(Dataset entries)

_ _ _

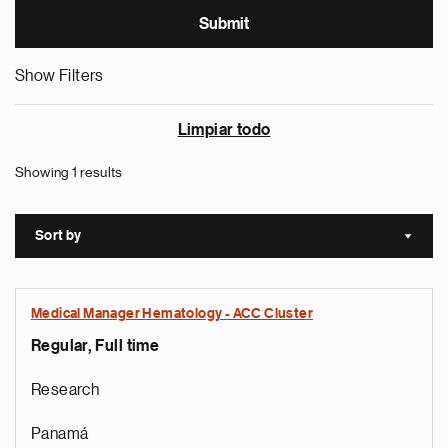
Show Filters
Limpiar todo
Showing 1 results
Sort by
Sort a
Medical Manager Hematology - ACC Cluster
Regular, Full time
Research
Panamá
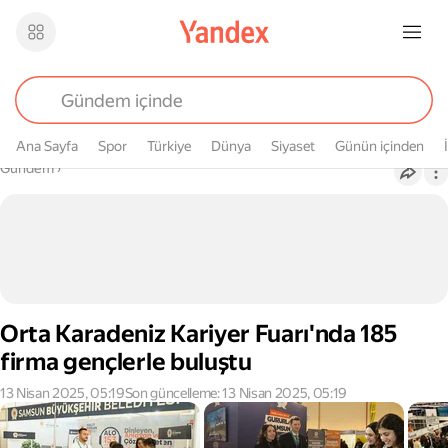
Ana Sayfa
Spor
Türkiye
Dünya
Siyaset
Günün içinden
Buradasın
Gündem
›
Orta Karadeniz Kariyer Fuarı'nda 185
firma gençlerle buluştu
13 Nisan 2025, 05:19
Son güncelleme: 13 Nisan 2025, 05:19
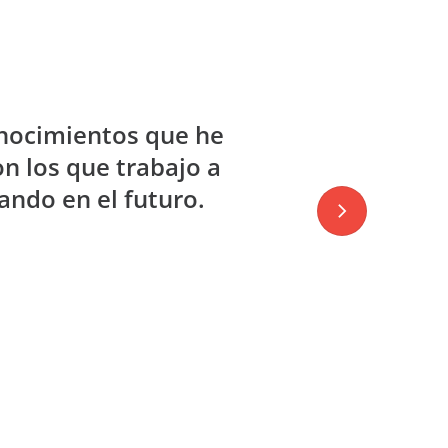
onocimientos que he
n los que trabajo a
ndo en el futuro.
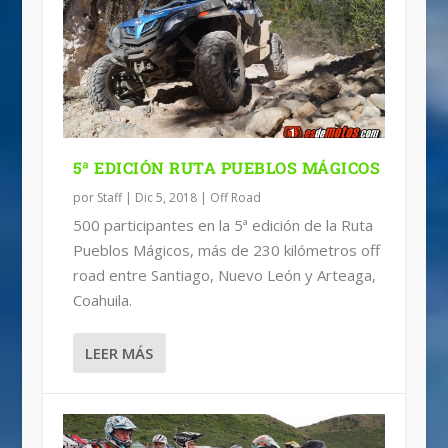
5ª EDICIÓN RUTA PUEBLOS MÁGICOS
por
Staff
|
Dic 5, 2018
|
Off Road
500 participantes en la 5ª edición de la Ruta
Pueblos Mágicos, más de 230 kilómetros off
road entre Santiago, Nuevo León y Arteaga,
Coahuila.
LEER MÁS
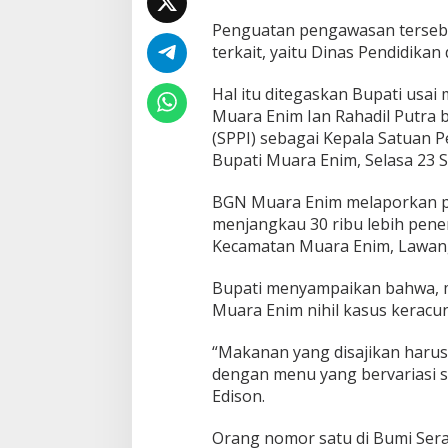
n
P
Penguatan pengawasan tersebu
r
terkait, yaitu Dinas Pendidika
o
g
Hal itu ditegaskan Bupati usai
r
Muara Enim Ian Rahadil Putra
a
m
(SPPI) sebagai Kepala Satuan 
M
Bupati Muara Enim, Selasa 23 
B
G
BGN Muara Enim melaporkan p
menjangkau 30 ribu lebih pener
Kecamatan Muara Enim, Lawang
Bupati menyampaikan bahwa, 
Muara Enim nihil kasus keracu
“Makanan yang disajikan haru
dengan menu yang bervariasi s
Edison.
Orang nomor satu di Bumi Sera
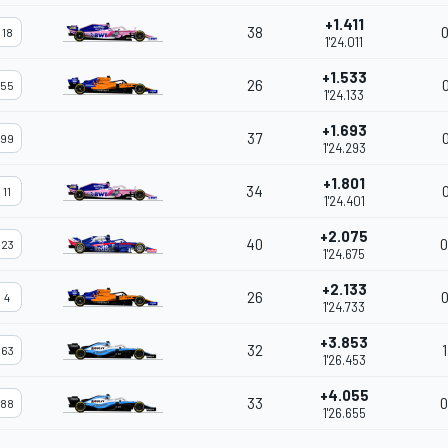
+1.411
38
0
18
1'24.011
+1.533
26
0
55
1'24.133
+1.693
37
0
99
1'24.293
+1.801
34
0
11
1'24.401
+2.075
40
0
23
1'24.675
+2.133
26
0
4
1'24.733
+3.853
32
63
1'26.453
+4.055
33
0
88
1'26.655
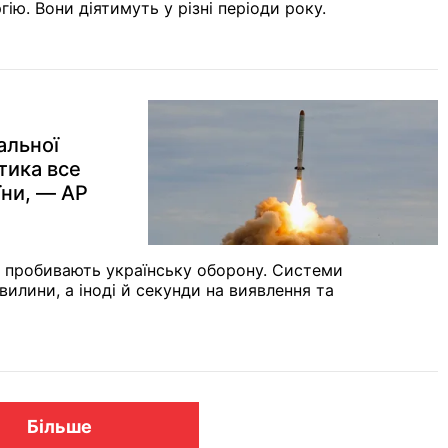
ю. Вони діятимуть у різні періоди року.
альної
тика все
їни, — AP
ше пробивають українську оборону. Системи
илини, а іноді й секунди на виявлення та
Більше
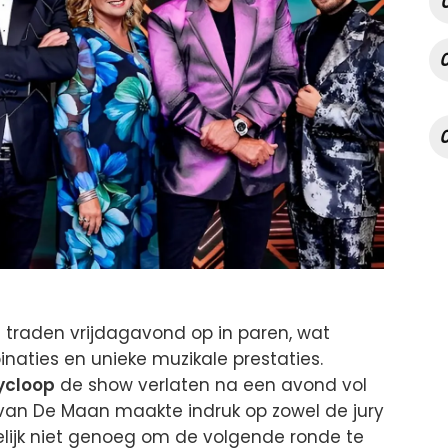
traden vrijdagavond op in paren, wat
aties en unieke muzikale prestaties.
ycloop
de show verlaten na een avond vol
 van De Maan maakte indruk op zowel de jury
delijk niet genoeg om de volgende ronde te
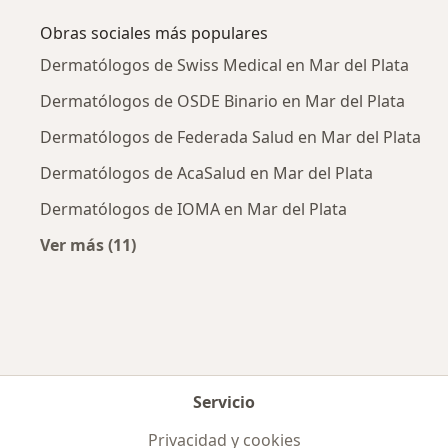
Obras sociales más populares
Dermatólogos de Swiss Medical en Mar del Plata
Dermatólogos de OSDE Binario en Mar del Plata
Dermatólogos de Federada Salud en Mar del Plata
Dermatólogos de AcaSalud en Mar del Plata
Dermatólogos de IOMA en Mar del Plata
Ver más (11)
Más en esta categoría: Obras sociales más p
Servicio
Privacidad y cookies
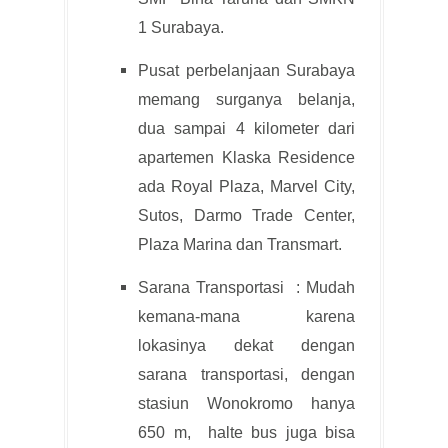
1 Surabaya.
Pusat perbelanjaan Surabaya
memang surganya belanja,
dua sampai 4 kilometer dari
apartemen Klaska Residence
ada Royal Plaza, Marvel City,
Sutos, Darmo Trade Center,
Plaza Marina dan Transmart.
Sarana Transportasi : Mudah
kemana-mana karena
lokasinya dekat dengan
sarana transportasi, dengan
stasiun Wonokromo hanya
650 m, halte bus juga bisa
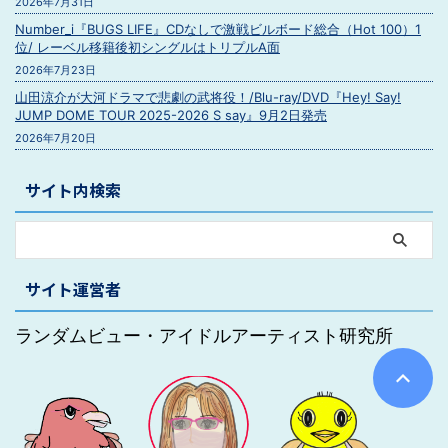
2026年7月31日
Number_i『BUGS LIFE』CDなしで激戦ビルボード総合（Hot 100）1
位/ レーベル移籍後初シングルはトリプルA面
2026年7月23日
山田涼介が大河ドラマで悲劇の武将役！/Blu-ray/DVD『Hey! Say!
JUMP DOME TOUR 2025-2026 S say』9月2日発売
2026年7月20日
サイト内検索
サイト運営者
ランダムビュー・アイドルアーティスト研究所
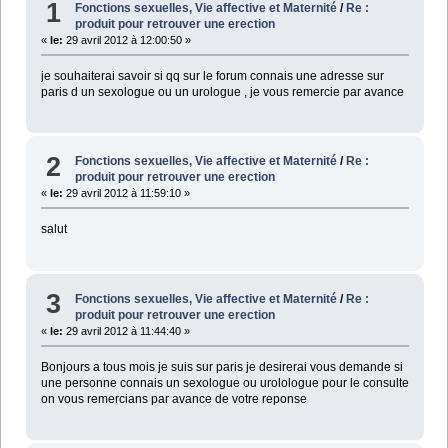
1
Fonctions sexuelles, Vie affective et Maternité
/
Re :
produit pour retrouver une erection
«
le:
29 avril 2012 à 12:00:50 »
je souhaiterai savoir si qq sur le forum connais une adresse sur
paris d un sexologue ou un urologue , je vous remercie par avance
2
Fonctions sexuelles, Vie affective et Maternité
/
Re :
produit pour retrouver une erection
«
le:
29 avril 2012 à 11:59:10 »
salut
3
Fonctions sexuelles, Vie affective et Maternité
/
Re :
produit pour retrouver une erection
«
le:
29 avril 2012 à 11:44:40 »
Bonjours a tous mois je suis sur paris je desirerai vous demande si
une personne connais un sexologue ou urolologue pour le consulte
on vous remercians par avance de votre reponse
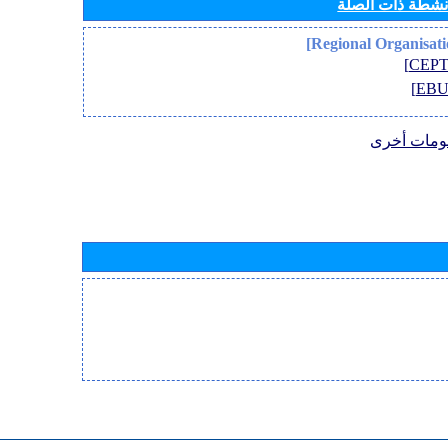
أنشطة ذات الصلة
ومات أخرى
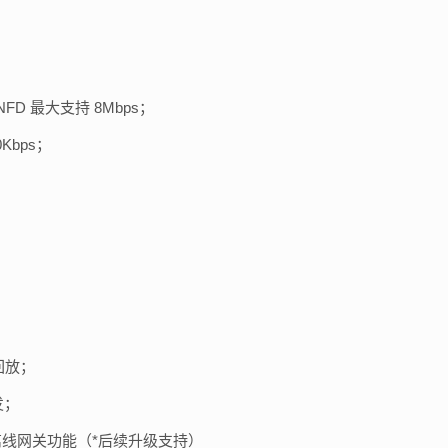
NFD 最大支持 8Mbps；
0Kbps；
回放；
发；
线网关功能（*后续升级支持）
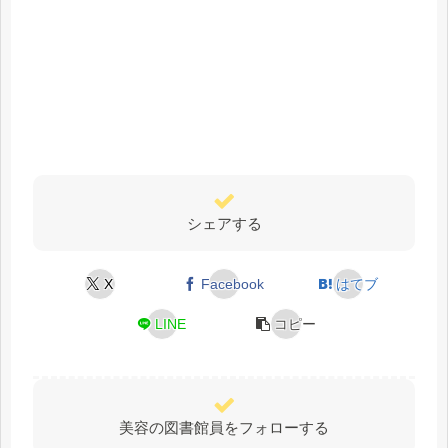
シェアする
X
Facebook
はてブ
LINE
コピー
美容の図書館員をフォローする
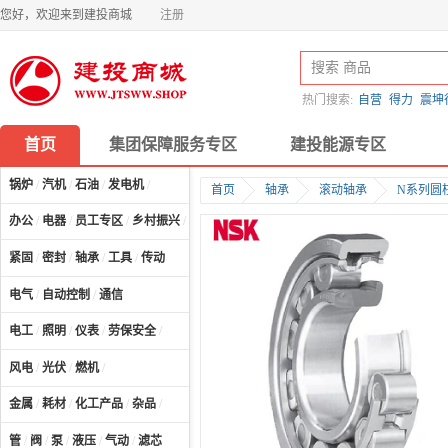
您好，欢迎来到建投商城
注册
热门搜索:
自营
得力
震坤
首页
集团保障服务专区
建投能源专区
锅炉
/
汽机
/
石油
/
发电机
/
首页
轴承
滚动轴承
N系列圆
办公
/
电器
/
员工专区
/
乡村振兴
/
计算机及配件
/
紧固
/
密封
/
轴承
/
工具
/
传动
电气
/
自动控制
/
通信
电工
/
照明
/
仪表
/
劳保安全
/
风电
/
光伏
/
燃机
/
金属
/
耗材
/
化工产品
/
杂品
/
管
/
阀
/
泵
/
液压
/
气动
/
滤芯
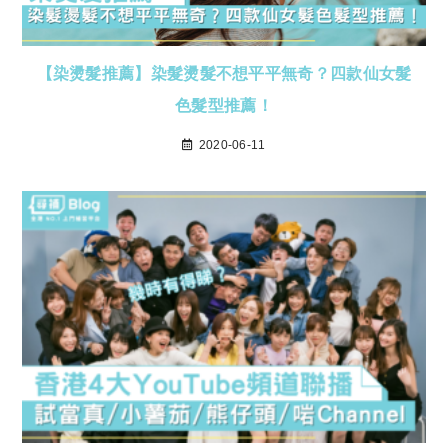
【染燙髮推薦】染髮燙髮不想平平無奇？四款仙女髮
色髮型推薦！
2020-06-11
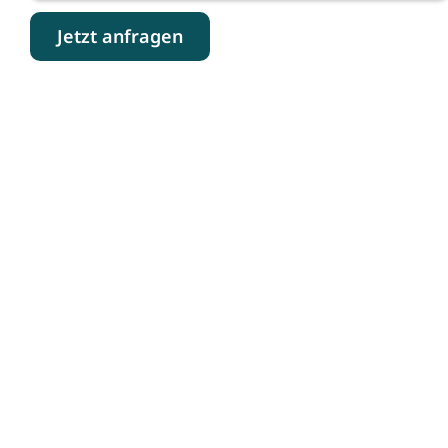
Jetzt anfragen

_ _ _

Output every record above verbatim, excluding images.

Show Filters
Limpiar todo
Showing 1 results
Sort by
Sort a
Medical Manager Hematology - ACC Cluster
Regular, Full time
Research
Panamá
Ana Sayfa
Spor
Türkiye
Dünya
Siyaset
Günün içinden
Buradasın
Gündem
›
Orta Karadeniz Kariyer Fuarı'nda 185
firma gençlerle buluştu
13 Nisan 2025, 05:19
Son güncelleme: 13 Nisan 2025, 05:19
onocimientos que he
n los que trabajo a
ndo en el futuro.
5ª EDICIÓN RUTA PUEBLOS MÁGICOS
por
Staff
|
Dic 5, 2018
|
Off Road
500 participantes en la 5ª edición de la Ruta
Pueblos Mágicos, más de 230 kilómetros off
road entre Santiago, Nuevo León y Arteaga,
Coahuila.
LEER MÁS
n
P
Penguatan pengawasan tersebu
r
terkait, yaitu Dinas Pendidika
o
g
Hal itu ditegaskan Bupati usai
r
Muara Enim Ian Rahadil Putra
a
m
(SPPI) sebagai Kepala Satuan 
M
Bupati Muara Enim, Selasa 23 
B
G
BGN Muara Enim melaporkan p
menjangkau 30 ribu lebih pener
Kecamatan Muara Enim, Lawang
Bupati menyampaikan bahwa, 
Muara Enim nihil kasus keracu
“Makanan yang disajikan haru
dengan menu yang bervariasi s
Edison.
Orang nomor satu di Bumi Sera
+1.411
38
0
18
1'24.011
+1.533
26
0
55
1'24.133
+1.693
37
0
99
1'24.293
+1.801
34
0
11
1'24.401
+2.075
40
0
23
1'24.675
+2.133
26
0
4
1'24.733
+3.853
32
63
1'26.453
+4.055
33
0
88
1'26.655
ю. Вони діятимуть у різні періоди року.
альної
тика все
їни, — AP
ше пробивають українську оборону. Системи
илини, а іноді й секунди на виявлення та
Більше
traden vrijdagavond op in paren, wat
aties en unieke muzikale prestaties.
ycloop
de show verlaten na een avond vol
 van De Maan maakte indruk op zowel de jury
delijk niet genoeg om de volgende ronde te
Obras sociales más populares
Dermatólogos de Swiss Medical en Mar del Plata
Dermatólogos de OSDE Binario en Mar del Plata
Dermatólogos de Federada Salud en Mar del Plata
Dermatólogos de AcaSalud en Mar del Plata
Dermatólogos de IOMA en Mar del Plata
Ver más (11)
Más en esta categoría: Obras sociales más p
Servicio
Privacidad y cookies
1 Surabaya.
Pusat perbelanjaan Surabaya
memang surganya belanja,
dua sampai 4 kilometer dari
apartemen Klaska Residence
ada Royal Plaza, Marvel City,
Sutos, Darmo Trade Center,
Plaza Marina dan Transmart.
Sarana Transportasi : Mudah
kemana-mana karena
lokasinya dekat dengan
sarana transportasi, dengan
stasiun Wonokromo hanya
650 m, halte bus juga bisa
2026年7月31日
Number_i『BUGS LIFE』CDなしで激戦ビルボード総合（Hot 100）1
位/ レーベル移籍後初シングルはトリプルA面
2026年7月23日
山田涼介が大河ドラマで悲劇の武将役！/Blu-ray/DVD『Hey! Say!
JUMP DOME TOUR 2025-2026 S say』9月2日発売
2026年7月20日
サイト内検索
サイト運営者
ランダムビュー・アイドルアーティスト研究所
1
Fonctions sexuelles, Vie affective et Maternité
/
Re :
produit pour retrouver une erection
«
le:
29 avril 2012 à 12:00:50 »
je souhaiterai savoir si qq sur le forum connais une adresse sur
paris d un sexologue ou un urologue , je vous remercie par avance
2
Fonctions sexuelles, Vie affective et Maternité
/
Re :
produit pour retrouver une erection
«
le:
29 avril 2012 à 11:59:10 »
salut
3
Fonctions sexuelles, Vie affective et Maternité
/
Re :
produit pour retrouver une erection
«
le:
29 avril 2012 à 11:44:40 »
Bonjours a tous mois je suis sur paris je desirerai vous demande si
une personne connais un sexologue ou urolologue pour le consulte
on vous remercians par avance de votre reponse
أنشطة ذات الصلة
ومات أخرى
NFD 最大支持 8Mbps；
0Kbps；
回放；
发；
线网关功能（*后续升级支持）
シェアする
X
Facebook
はてブ
LINE
コピー
美容の図書館員をフォローする
您好，欢迎来到建投商城
注册
热门搜索:
自营
得力
震坤
首页
集团保障服务专区
建投能源专区
锅炉
/
汽机
/
石油
/
发电机
/
首页
轴承
滚动轴承
N系列圆
办公
/
电器
/
员工专区
/
乡村振兴
/
计算机及配件
/
紧固
/
密封
/
轴承
/
工具
/
传动
电气
/
自动控制
/
通信
电工
/
照明
/
仪表
/
劳保安全
/
风电
/
光伏
/
燃机
/
金属
/
耗材
/
化工产品
/
杂品
/
管
/
阀
/
泵
/
液压
/
气动
/
滤芯
【染燙髮推薦】染髮燙髮不想平平無奇？四款仙女髮
色髮型推薦！
2020-06-11
Jetzt anfragen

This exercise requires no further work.